Considering that there had been many murders and bloodsheds, consider the case of a group of Nephites that heads to the wilderness, rather than remain in a city under Lamanite rule. Such a group would survive not on sedentary farming, but on mobile banditry. They would have to learn, early on, that they cannot afford the luxury of prisoners and were compelled to strike at collaborationists and their families to destabilize the occupying authority enough to permit their survival in the bush. They justify their acts in the name of resistance and carry on with them. When the war ends, how can they be properly reintegrated into urban society? How do the victims of their attacks feel about that? What if an absent/collaborationist judge is restored to authority, do the bandits/freedom fighters decide that the war isn’t over until they’ve killed off the collaborators that the government is too ineffectual to punish on its own? And now we have another group of potential dissenters in a postwar world.

The rest of Alma 62 speaks to the urge to see everyone coming together after the conflict. Mormon speaks at length of the Nephites collectively as a more righteous people and perhaps that did happen. But I don’t think that it was universal, especially with details that come out in the last chapter of Alma, Alma 63.

Alma 63 starts in the 36th year of the judges, so the Nephites have been rebuilding and recovering for five years. The shock of the conflict would largely have worn off and people are likely beginning to think about building new instead of repairing past damage.

In Alma 63:4, Mormon describes “a large company of men… with their wives and their children” that leaves the Nephite lands and heads northward in the 37th year. They do not go South, to the Lamanites, but head out in a third way. While they do not see a future among the Lamanites as did earlier groups of Nephite dissenters, they also do not see a future with the Nephites. The number of men cited, 5400, is a fairly large group, not just a single family structure. For them to depart with their families, maybe a group of 20,000 people or so, notes that this movement is not a whimsical thing, but the result of some determined planning.

Such a move would not likely be because of a lack of available land. If anything, the depopulation of the war would open up more land and place an overall higher value on human labor. So, unless the land existed under some kind of feudal structure that kept large parts off-hands to the general peasantry, there is a different reason for their departure. Because Mormon is quick to point out economic disparities as wickedness and is not doing so here, that is another indication that this migration is not likely due to economic pressures.

So who goes north in this group, 6 years after the war ends? Are they people who simply want nothing more to do with a land and a faith that did not live up to their expectation? Are they former resisters or collaborators or king-men who can’t stand living in a land that has become something they now find foreign to them? Are they families whose women were raped and they no longer want to face a society that constantly shames them collectively?

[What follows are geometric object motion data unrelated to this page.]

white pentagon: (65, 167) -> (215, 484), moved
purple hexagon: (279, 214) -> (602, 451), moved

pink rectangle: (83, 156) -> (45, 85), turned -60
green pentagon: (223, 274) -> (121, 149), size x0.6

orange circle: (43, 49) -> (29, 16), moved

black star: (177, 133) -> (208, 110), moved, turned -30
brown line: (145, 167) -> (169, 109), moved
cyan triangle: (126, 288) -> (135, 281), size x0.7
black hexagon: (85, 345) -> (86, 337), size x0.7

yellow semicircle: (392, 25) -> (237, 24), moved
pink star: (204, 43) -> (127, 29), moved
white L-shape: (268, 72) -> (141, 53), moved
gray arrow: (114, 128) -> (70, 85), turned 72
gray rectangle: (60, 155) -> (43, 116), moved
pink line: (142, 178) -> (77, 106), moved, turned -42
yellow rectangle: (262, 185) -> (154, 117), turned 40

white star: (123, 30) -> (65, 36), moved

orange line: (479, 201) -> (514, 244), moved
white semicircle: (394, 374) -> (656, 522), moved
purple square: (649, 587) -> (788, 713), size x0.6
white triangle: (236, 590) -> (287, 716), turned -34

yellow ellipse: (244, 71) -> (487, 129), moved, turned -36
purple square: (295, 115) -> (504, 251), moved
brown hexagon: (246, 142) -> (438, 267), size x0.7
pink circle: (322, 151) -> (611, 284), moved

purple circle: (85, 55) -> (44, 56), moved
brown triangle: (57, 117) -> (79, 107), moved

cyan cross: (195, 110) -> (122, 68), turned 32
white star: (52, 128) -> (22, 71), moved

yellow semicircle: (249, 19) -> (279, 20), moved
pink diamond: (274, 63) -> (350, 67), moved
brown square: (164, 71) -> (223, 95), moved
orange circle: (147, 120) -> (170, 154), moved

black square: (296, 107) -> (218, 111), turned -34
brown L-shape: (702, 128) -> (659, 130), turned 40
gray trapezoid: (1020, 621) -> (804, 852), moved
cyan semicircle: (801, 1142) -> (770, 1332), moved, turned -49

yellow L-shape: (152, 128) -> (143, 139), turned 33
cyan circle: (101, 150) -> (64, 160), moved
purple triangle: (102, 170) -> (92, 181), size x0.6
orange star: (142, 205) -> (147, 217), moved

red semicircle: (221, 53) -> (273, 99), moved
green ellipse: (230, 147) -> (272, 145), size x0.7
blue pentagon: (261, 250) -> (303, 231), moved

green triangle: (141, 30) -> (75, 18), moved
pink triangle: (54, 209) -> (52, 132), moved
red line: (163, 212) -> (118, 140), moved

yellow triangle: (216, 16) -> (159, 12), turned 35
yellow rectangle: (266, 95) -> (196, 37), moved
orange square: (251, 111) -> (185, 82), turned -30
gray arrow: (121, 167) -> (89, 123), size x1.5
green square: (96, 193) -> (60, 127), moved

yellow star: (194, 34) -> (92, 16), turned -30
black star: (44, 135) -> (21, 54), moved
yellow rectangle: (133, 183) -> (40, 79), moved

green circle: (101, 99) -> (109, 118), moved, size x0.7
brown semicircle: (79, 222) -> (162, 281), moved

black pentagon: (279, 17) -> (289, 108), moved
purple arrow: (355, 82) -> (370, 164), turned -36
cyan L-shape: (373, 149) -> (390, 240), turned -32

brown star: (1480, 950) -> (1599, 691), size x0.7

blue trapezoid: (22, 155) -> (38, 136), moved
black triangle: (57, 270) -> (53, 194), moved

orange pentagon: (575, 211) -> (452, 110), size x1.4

As I ask those questions, we have room for all those possibilities as Mormon describes other migrations northward by sea routes. All through the 37th year, “there were many of the Nephites who… took their course northward.” The movements continued in the 38th year, with mentions of ships not returning and people who took provisions northward not returning indicating that the Nephites have lost contact with those migrants. While it’s possible disasters befell a number of migrant groups, overall it speaks to the idea of a people unable to abide postwar Nephite society, for whatever reasons. With a group of Nephites going over to the Lamanites in the 39th year and inciting a war against a single city, the postwar period is looking increasingly troubled.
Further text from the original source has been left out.